Charles Eliot Norton - Early Life

Early Life

Norton was born at Cambridge, Massachusetts. His father, Andrews Norton (1786–1853) was a Unitarian theologian, and Dexter professor of sacred literature at Harvard; his mother was Catherine Eliot, a daughter of banker Samuel Eliot. Charles William Eliot, president of Harvard, was his cousin. Norton graduated from Harvard in 1846, and started in business with an East Indian trading firm in Boston, travelling to India in 1849. After a tour in Europe, where he was influenced by John Ruskin and pre-Raphaelite painters, he returned to Boston in 1851, and devoted himself to literature and art.

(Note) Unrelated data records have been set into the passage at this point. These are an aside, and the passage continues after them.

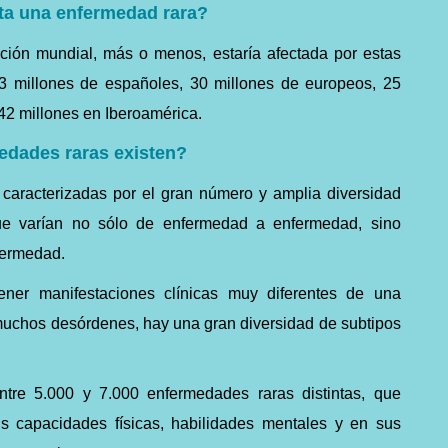
ta una enfermedad rara?
ación mundial, más o menos, estaría afectada por estas
 millones de españoles, 30 millones de europeos, 25
42 millones en Iberoamérica.
edades raras existen?
caracterizadas por el gran número y amplia diversidad
e varían no sólo de enfermedad a enfermedad, sino
fermedad.
ner manifestaciones clínicas muy diferentes de una
muchos desórdenes, hay una gran diversidad de subtipos
tre 5.000 y 7.000 enfermedades raras distintas, que
us capacidades físicas, habilidades mentales y en sus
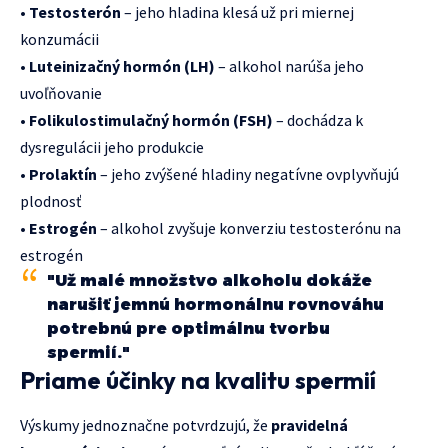
•
Testosterón
– jeho hladina klesá už pri miernej
konzumácii
•
Luteinizačný hormón (LH)
– alkohol narúša jeho
uvoľňovanie
•
Folikulostimulačný hormón (FSH)
– dochádza k
dysregulácii jeho produkcie
•
Prolaktín
– jeho zvýšené hladiny negatívne ovplyvňujú
plodnosť
•
Estrogén
– alkohol zvyšuje konverziu testosterónu na
estrogén
"Už malé množstvo alkoholu dokáže
narušiť jemnú hormonálnu rovnováhu
potrebnú pre optimálnu tvorbu
spermií."
Priame účinky na kvalitu spermií
Výskumy jednoznačne potvrdzujú, že
pravidelná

He translated Dante's Vita Nuova (1860 and 1867) and the Divina Commedia (1891-91-92), 3 vols.). He worked tirelessly as secretary to the Loyal Publication Society during the Civil War, communicating with newspaper editors across the country, including the journalist Jonathan Baxter Harrison who became a lifelong close friend. From 1864 to 1868, he edited the highly influential magazine North American Review, in association with James Russell Lowell. In 1861 he and Lowell helped Henry Wadsworth Longfellow in his translation of Dante and in the starting of the informal Dante Club. In 1862 Norton married Susan Sedgwick, creating what for a time became the wealthiest family in Boston.